The project originated from Minister Mary Ng’s office after she took over as head of Small Business and Export Promotion last year and hired NEXT Canada CEO Sheldon Levy to look at the question of creating more domestic scaleups. From the beginning, Levy’s engagement was intended to be action-oriented, such as by creating pilot projects, and one of the first opportunities he identified was the CAN Health Network.

The concept of the network is to enable the creation of a market, rather than directly funding companies. The idea originated with Dr. Dante Morra, the chief of staff at at Trillium Health Partners in Ontario, and now one of the leads for the network, along with Dr. Deepak Kaura, chief medical officer at quantum computing firm 1QBit in Vancouver. Soon after taking his special advisory role to Minister Ng, Levy discovered that Morra had already assembled a national network of people who supported the idea of building an integrated market for health technology and life sciences companies. The concept, Levy realized, was ripe for implementation and a perfect fit for Minister Ng's focus on quick action.

A massive opportunity for health innovators

Canada’s healthcare market represents a huge opportunity for startups and SMEs. In 2018, health care spending in Canada reached $253 billion, or 11% of GDP. But despite the enormous potential for scaling, innovative health companies in Canada face significant barriers to accessing procurement by large, risk-averse health authorities. Young firms with strong products may struggle to negotiate the “bureaucratic, overhead-heavy systems” at health authorities, explained Dr. Deepak Kaura, in a phone call with RE$EARCH MONEY.

It can take a year or more to access just one hospital, and adding each new customer can be just as daunting and time-consuming, making it hard or impossible to scale quickly in Canada. Consequently, domestic SMEs often turn to other markets with larger populations, such as in the US or Asia, where the return on investment is much bigger. The CAN Health Network will enable those SMEs to achieve the same degree of rapid scale here in Canada, by easily populating approved products across the network.

Kaura sees benefits accruing to network participants, because rather than relying on large foreign firms like GE or IBM, they can procure less-costly solutions from ”Canadian born, Canadian bred, Canadian tested entities [that are] solving Canadian needs.” Kaura also believes that domestic SMEs who’ve scaled up at home will be in a stronger position to take advantage of international markets, for whom the Canadian healthcare brand is “super strong."

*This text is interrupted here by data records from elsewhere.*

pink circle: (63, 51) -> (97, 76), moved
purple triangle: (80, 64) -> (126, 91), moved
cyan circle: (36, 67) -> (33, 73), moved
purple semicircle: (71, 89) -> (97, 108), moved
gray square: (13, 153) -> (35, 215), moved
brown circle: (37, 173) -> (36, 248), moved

”If we can create companies that have the capabilities to be in many health institutions around the country, that immediately creates a reputation and a Rolodex of customers that make global expansion of these companies a no-brainer,” says Kaura. According to Deloitte’s 2019 Global Health Care Outlook, global health care spending is projected to increase at an annual rate of 5.4 percent in 2017–2022, from US$7.724 trillion to $10.059 trillion.

Toward a national network

The first phase of the CAN Health Network pilot project will focus on building the infrastructure with the participating health organizations, whose investments in the network will be matched dollar-for-dollar by the regional development agencies operating the fund. The initial $7 million investment will be divided equally between the CAN Health Network in western Canada, by way of Western Economic Diversification Canada, and the CAN Health Network in southern Ontario, by way of FedDev Ontario. The western network will be led by Saskatchewan Health Authority and Dr. Kaura, while the Ontario network will be led by Trillium Health Partners and Dr. Morra. The project's creators hope that it will eventually become a national network incorporating all regions.

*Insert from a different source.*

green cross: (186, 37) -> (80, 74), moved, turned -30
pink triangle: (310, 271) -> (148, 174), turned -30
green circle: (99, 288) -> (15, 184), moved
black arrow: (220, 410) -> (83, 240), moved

For the second phase of implementation, the CAN Health Network is developing close ties with Canadian incubators and accelerators, which will help identify fast-growing health firms that might benefit from the network, and then provide support when the companies start scaling more quickly via the network.

Proponents of the CAN Health Network also suggest that the integrated network concept could be applied to other markets, such as security and policing, or agriculture and agri-tech. Kaura sees the model as a potential solution for government procurement more broadly: "There should be no reason why the governments in this country can't come together and make an integrated market like this."